Мрачный Взвод. Моровое поветрие - страница 3



Бабка-то никогда добра не была, от нее не то что сластей, даже похвалы не дождаться, но жаль ее стало Ярине, не понимала она, за что соседи так ненавидели старуху.

Поговаривали, конечно, что скот дох у тех, кто в лицо бабке осмелился что-то плохое сболтнуть. Но разве ж то доказательство? И глаз, говорили, дурной у нее, и язык сучий. Да только Ярина не верила этим россказням, любила старуху, хоть и получала от нее больше затрещин, чем добрых слов.

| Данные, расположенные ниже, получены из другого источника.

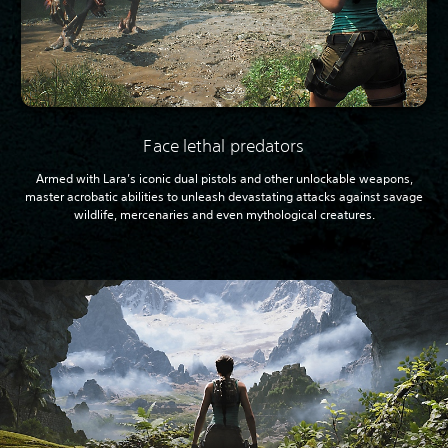
Face lethal predators
Armed with Lara’s iconic dual pistols and other unlockable weapons,
master acrobatic abilities to unleash devastating attacks against savage
wildlife, mercenaries and even mythological creatures.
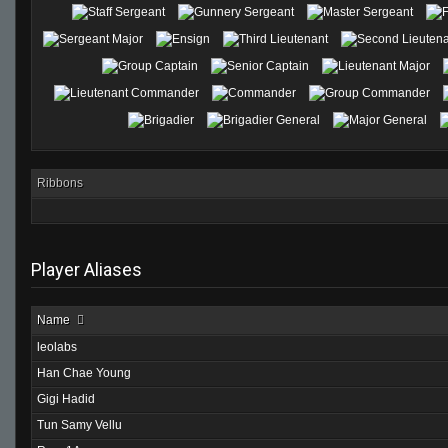
Ribbons
Player Aliases
Name
leolabs
Han Chae Young
Gigi Hadid
Tun Samy Vellu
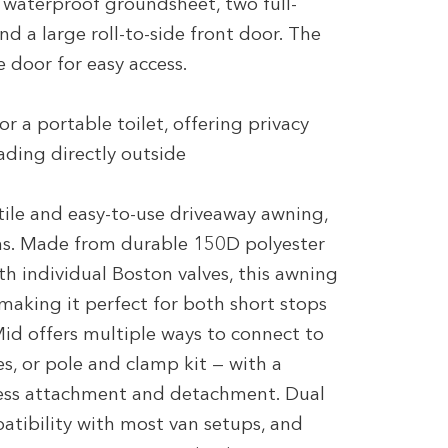
n waterproof groundsheet, two full-
d a large roll-to-side front door. The
 door for easy access.
or a portable toilet, offering privacy
ading directly outside
ile and easy-to-use driveaway awning,
ns. Made from durable 150D polyester
th individual Boston valves, this awning
 making it perfect for both short stops
id offers multiple ways to connect to
nes, or pole and clamp kit — with a
less attachment and detachment. Dual
ibility with most van setups, and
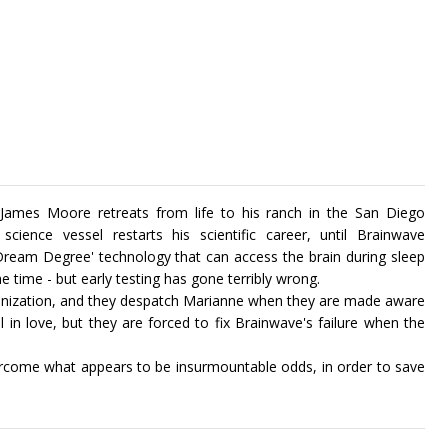
, James Moore retreats from life to his ranch in the San Diego
ience vessel restarts his scientific career, until Brainwave
 ‘Dream Degree' technology that can access the brain during sleep
he time - but early testing has gone terribly wrong.
rganization, and they despatch Marianne when they are made aware
 in love, but they are forced to fix Brainwave's failure when the
rcome what appears to be insurmountable odds, in order to save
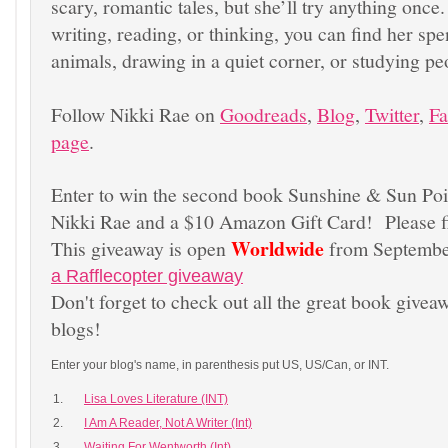
scary, romantic tales, but she’ll try anything once
writing, reading, or thinking, you can find her sp
animals, drawing in a quiet corner, or studying pe
Follow Nikki Rae on
Goodreads
,
Blog
,
Twitter
,
F
page
.
Enter to win the second book Sunshine & Sun Po
Nikki Rae and a $10 Amazon Gift Card! Please fil
Worldwide
This giveaway is open
from Septembe
a Rafflecopter giveaway
Don't forget to check out all the great book givea
blogs!
Enter your blog's name, in parenthesis put US, US/Can, or INT.
1.
Lisa Loves Literature (INT)
2.
I Am A Reader, Not A Writer (Int)
3.
Waiting For Wentworth (Int)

Изба бабкина стояла поодаль от соседских дворов, у самой кромки леса, в тени разлапистых елей. Забор из веток ей помогала собирать Ярина, а калитку они так и не поставили. Как заболела старуха, ни одна живая душа ее не проведала, а ведь когда хворь кого одолевала или понести женщина не могла, то все шли к бабке Агриппе за настоями да травами.

Ярина шагнула в полумрак избы, поставила корзинку на пол и огляделась: свечи не горели, печь остыла, пахло сыростью и хвоей. Из комнатушки, в которой бабка Агриппа лежала, не доносилось ни звука. Решив проведать старую, Ярина прошла через горницу и заглянула за скрипучую, рассохшуюся дверь.

– Баб? – позвала она. – Ты жива еще?

– Да жива пока, – откликнулась та из темноты. – Хоть свечу зажги, девка, не видно ж ничего!

Ярина вздохнула. Опять ворчит, старая!

– Ты бы поприветливее была, а! – Ярина вернулась в горницу и зажгла огарок свечи огнивом. – Всех отвадила от себя!

– А оно и к лучшему! – выкрикнула из комнатки Агриппа. – Люди – скоты неблагодарные, ты тоже это поймешь, да поздно будет! Помяни мое слово!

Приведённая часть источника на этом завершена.